Action item >> Beneath this line is the data. Output exactly the lines from the line with "ta bort din" to the line with "eller andra hundar.", both ends included, and nothing more.

Page-level text extractions:
[Start of Attachment]

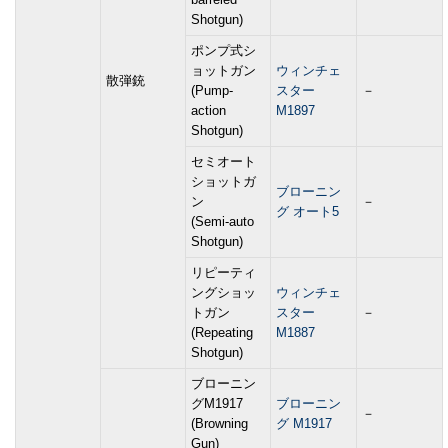
Shotgun)
ポンプ式シ
ョットガン
ウィンチェ
散弾銃
(Pump-
スター
－
action
M1897
Shotgun)
セミオート
ショットガ
ブローニン
ン
－
グ オート5
(Semi-auto
Shotgun)
リピーティ
ングショッ
ウィンチェ
トガン
スター
－
(Repeating
M1887
Shotgun)
ブローニン
グM1917
ブローニン
－
(Browning
グ M1917
Gun)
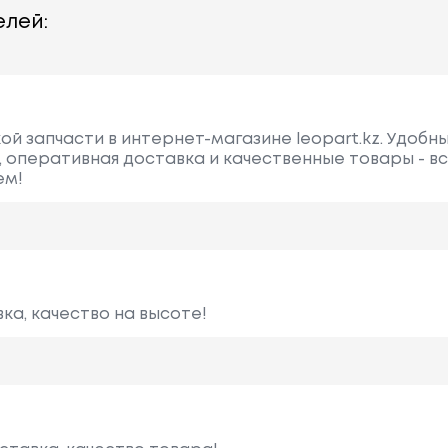
лей:
ой запчасти в интернет-магазине leopart.kz. Удобны
оперативная доставка и качественные товары - вс
ем!
ка, качество на высоте!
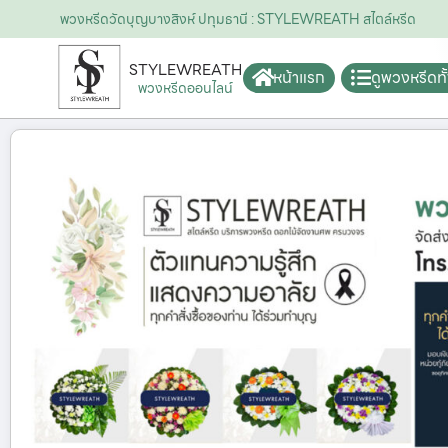
พวงหรีดวัดบุญบางสิงห์ ปทุมธานี : STYLEWREATH สไตล์หรีด
STYLEWREATH
หน้าแรก
ดูพวงหรีดท
พวงหรีดออนไลน์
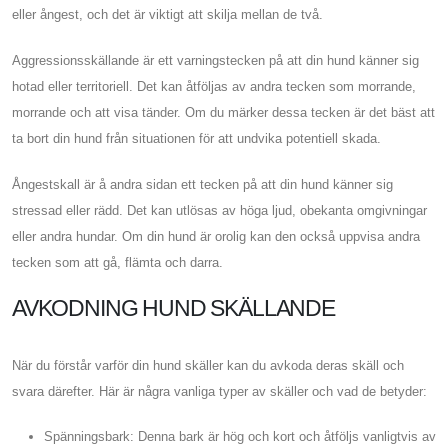
eller ångest, och det är viktigt att skilja mellan de två.
Aggressionsskällande är ett varningstecken på att din hund känner sig
hotad eller territoriell. Det kan åtföljas av andra tecken som morrande,
morrande och att visa tänder. Om du märker dessa tecken är det bäst att
ta bort din hund från situationen för att undvika potentiell skada.
Ångestskall är å andra sidan ett tecken på att din hund känner sig
stressad eller rädd. Det kan utlösas av höga ljud, obekanta omgivningar
eller andra hundar. Om din hund är orolig kan den också uppvisa andra
tecken som att gå, flämta och darra.
AVKODNING HUND SKÄLLANDE
När du förstår varför din hund skäller kan du avkoda deras skäll och
svara därefter. Här är några vanliga typer av skäller och vad de betyder:
Spänningsbark: Denna bark är hög och kort och åtföljs vanligtvis av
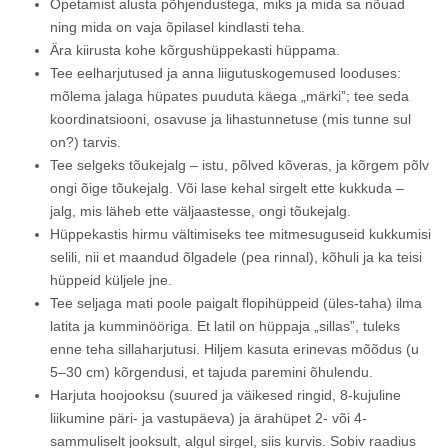
Õpetamist alusta põhjendustega, miks ja mida sa nõuad
ning mida on vaja õpilasel kindlasti teha.
Ära kiirusta kohe kõrgushüppekasti hüppama.
Tee eelharjutused ja anna liigutuskogemused looduses:
mõlema jalaga hüpates puuduta käega „märki”; tee seda
koordinatsiooni, osavuse ja lihastunnetuse (mis tunne sul
on?) tarvis.
Tee selgeks tõukejalg – istu, põlved kõveras, ja kõrgem põlv
ongi õige tõukejalg. Või lase kehal sirgelt ette kukkuda –
jalg, mis läheb ette väljaastesse, ongi tõukejalg.
Hüppekastis hirmu vältimiseks tee mitmesuguseid kukkumisi
selili, nii et maandud õlgadele (pea rinnal), kõhuli ja ka teisi
hüppeid küljele jne.
Tee seljaga mati poole paigalt flopihüppeid (üles-taha) ilma
latita ja kumminööriga. Et latil on hüppaja „sillas”, tuleks
enne teha sillaharjutusi. Hiljem kasuta erinevas mõõdus (u
5–30 cm) kõrgendusi, et tajuda paremini õhulendu.
Harjuta hoojooksu (suured ja väikesed ringid, 8-kujuline
liikumine päri- ja vastupäeva) ja ärahüpet 2- või 4-
sammuliselt jooksult, algul sirgel, siis kurvis. Sobiv raadius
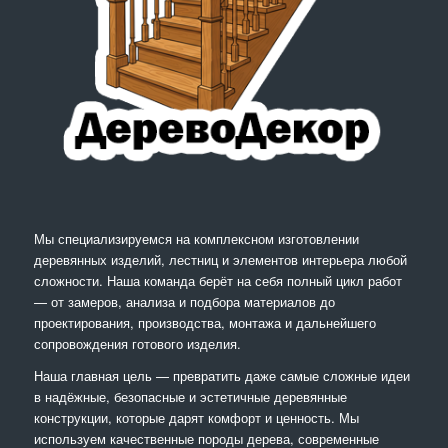
Мы специализируемся на комплексном изготовлении
деревянных изделий, лестниц и элементов интерьера любой
сложности. Наша команда берёт на себя полный цикл работ
— от замеров, анализа и подбора материалов до
проектирования, производства, монтажа и дальнейшего
сопровождения готового изделия.
Наша главная цель — превратить даже самые сложные идеи
в надёжные, безопасные и эстетичные деревянные
конструкции, которые дарят комфорт и ценность. Мы
используем качественные породы дерева, современные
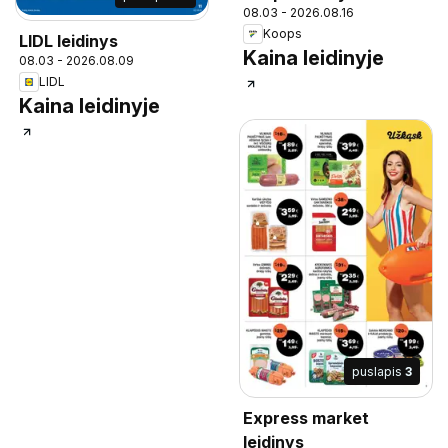
08.03 - 2026.08.16
Koops
LIDL leidinys
Kaina leidinyje
08.03 - 2026.08.09
LIDL
Kaina leidinyje
puslapis
3
Express market
leidinys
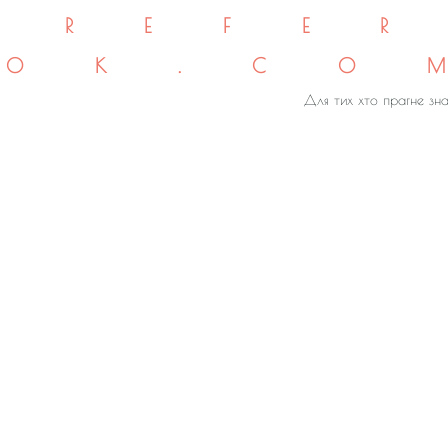
REFE
OK.CO
Для тих хто прагне зна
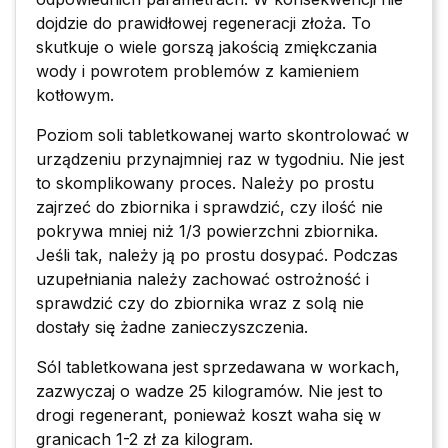
dojdzie do prawidłowej regeneracji złoża. To
skutkuje o wiele gorszą jakością zmiękczania
wody i powrotem problemów z kamieniem
kotłowym.
Poziom soli tabletkowanej warto skontrolować w
urządzeniu przynajmniej raz w tygodniu. Nie jest
to skomplikowany proces. Należy po prostu
zajrzeć do zbiornika i sprawdzić, czy ilość nie
pokrywa mniej niż 1/3 powierzchni zbiornika.
Jeśli tak, należy ją po prostu dosypać. Podczas
uzupełniania należy zachować ostrożność i
sprawdzić czy do zbiornika wraz z solą nie
dostały się żadne zanieczyszczenia.
Sól tabletkowana jest sprzedawana w workach,
zazwyczaj o wadze 25 kilogramów. Nie jest to
drogi regenerant, ponieważ koszt waha się w
granicach 1-2 zł za kilogram.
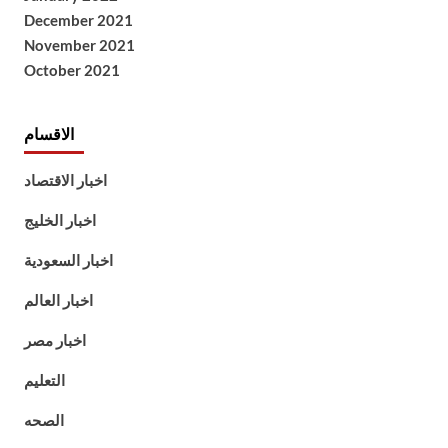
December 2021
November 2021
October 2021
الاقسام
اخبار الاقتصاد
اخبار الخليج
اخبار السعودية
اخبار العالم
اخبار مصر
التعليم
الصحه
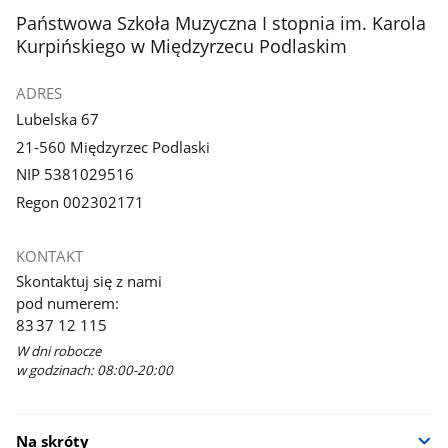
stopka
Państwowa Szkoła Muzyczna I stopnia im. Karola
Kurpińskiego w Międzyrzecu Podlaskim
ADRES
Lubelska 67
21-560 Międzyrzec Podlaski
NIP 5381029516
Regon 002302171
KONTAKT
Skontaktuj się z nami
pod numerem:
83 37 12 115
W dni robocze
w godzinach: 08:00-20:00
Na skróty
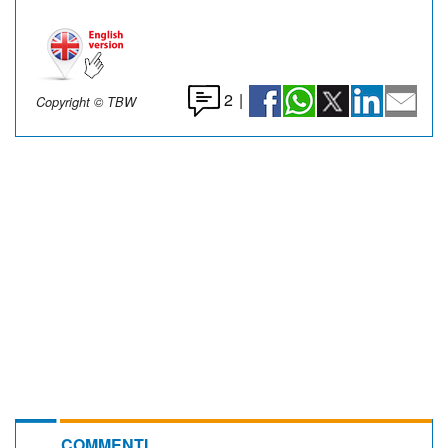
2
|
Copyright © TBW
COMMENTI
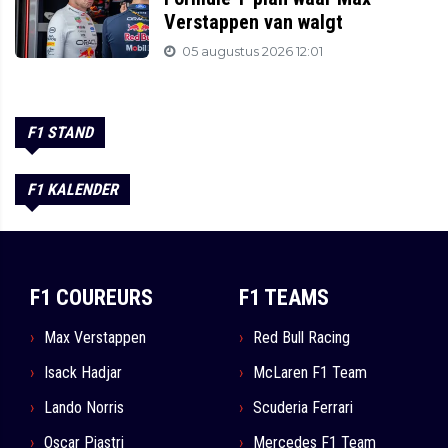
Verstappen van walgt
05 augustus 2026 12:01
F1 STAND
F1 KALENDER
F1 COUREURS
F1 TEAMS
Max Verstappen
Red Bull Racing
Isack Hadjar
McLaren F1 Team
Lando Norris
Scuderia Ferrari
Oscar Piastri
Mercedes F1 Team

[End of Attachment]

Answer >>
ta bort din hund från situationen för att undvika potentiell skada.
Ångestskall är å andra sidan ett tecken på att din hund känner sig
stressad eller rädd. Det kan utlösas av höga ljud, obekanta omgivningar
eller andra hundar. Om din hund är orolig kan den också uppvisa andra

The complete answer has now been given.